« Apporter des résultats au CNACO»

Homme des grands défis, Messou KOUABLAN, le 3e Vice-président de l’ASEC Mimosas, s’est vu confié, récemment, la lourde tâche de Coordonnateur du CNACO. Il a été reçu, le samedi 1er février dernier, à l’émission « Le Salon des Actionnaires » de RJN, dans laquelle  il s’est étalé sur sa nouvelle responsabilité et son amour pour le club Jaune et Noir. Nous avons extrait des propos de ses échanges avec Clément DIAKITE, l’animateur.

Vous êtes le 3e Vice-président du Conseil d’Administration de l’ASEC Mimosas.
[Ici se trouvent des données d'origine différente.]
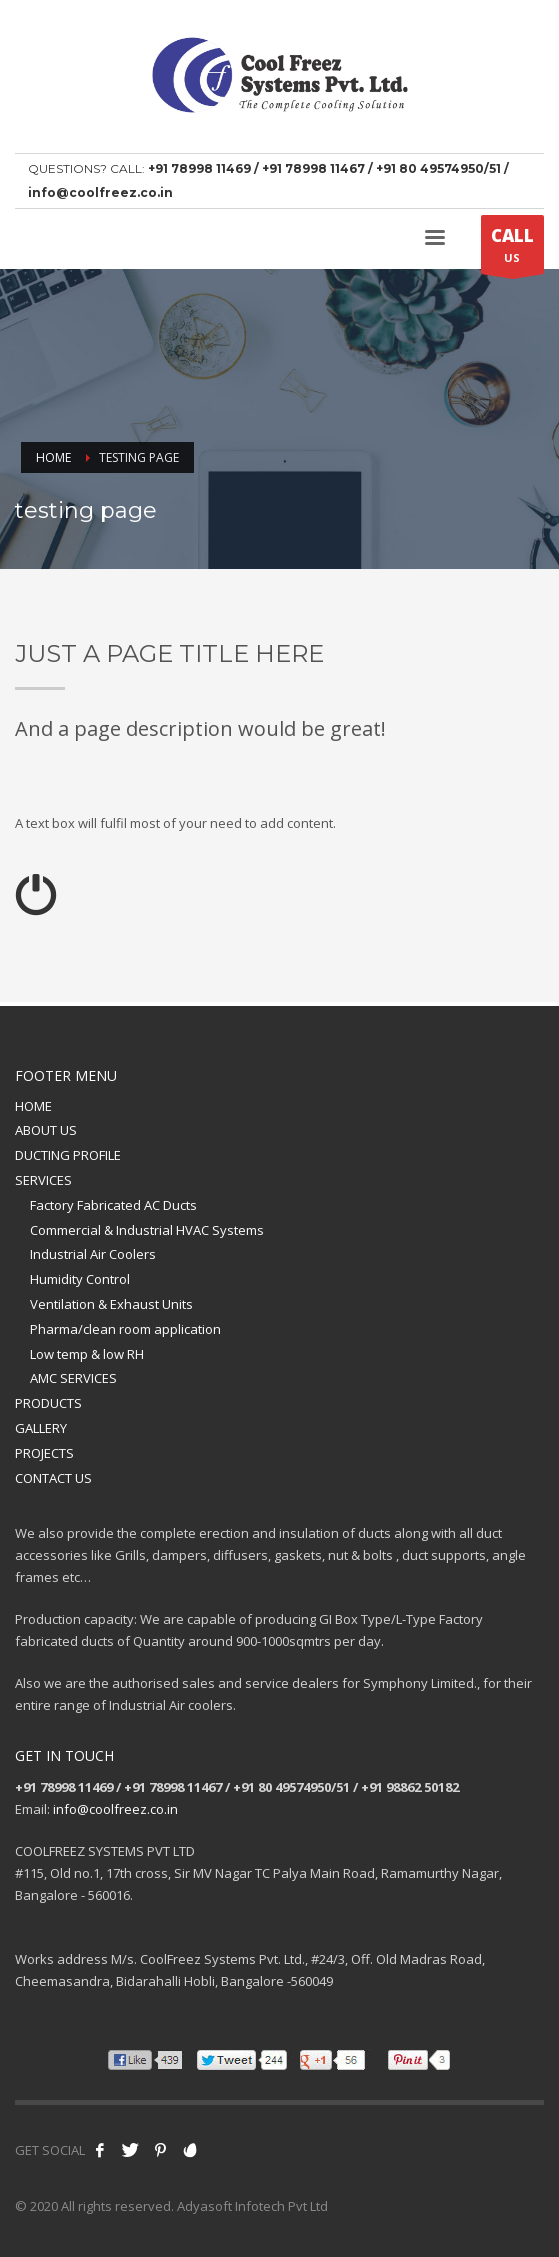  Describe the element at coordinates (111, 1304) in the screenshot. I see `Ventilation & Exhaust Units` at that location.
Mais, récemment, une nouvelle responsabilité vous a été confiée, celle de Coordonnateur du CNACO. Comment réagissez-vous à cette nomination ?

Le PCA, Me Roger OUEGNIN, m’a appelé pour me dire que, sur proposition du Président KONE Mamadou, le CNACO avait maintenant deux Vice-présidents. Et comme j’avais longtemps travaillé aux côtés de Me KONE Mamadou, au CNACO, il a estimé que j’étais la personne la mieux indiquée pour faire ce travail de coordination du CNACO. J’ai accepté ce qu’il m’a proposé parce que je pense que j’ai des possibilités d’apporter des résultats. Je ne suis pas seul dans cette mission. Je travaille avec les deux Vice-présidents DJIRA Youba et TRAORE Samba, mais pratiquement avec tous les Actionnaires pour faire avancer les choses.

 Justement, dans le cadre de ces nouvelles orientations et des directives du PCA, vous avez invité les responsables de comités à une grande rencontre, le Dimanche 9 février prochain, à Sol Béni. De quoi sera-t-il question ?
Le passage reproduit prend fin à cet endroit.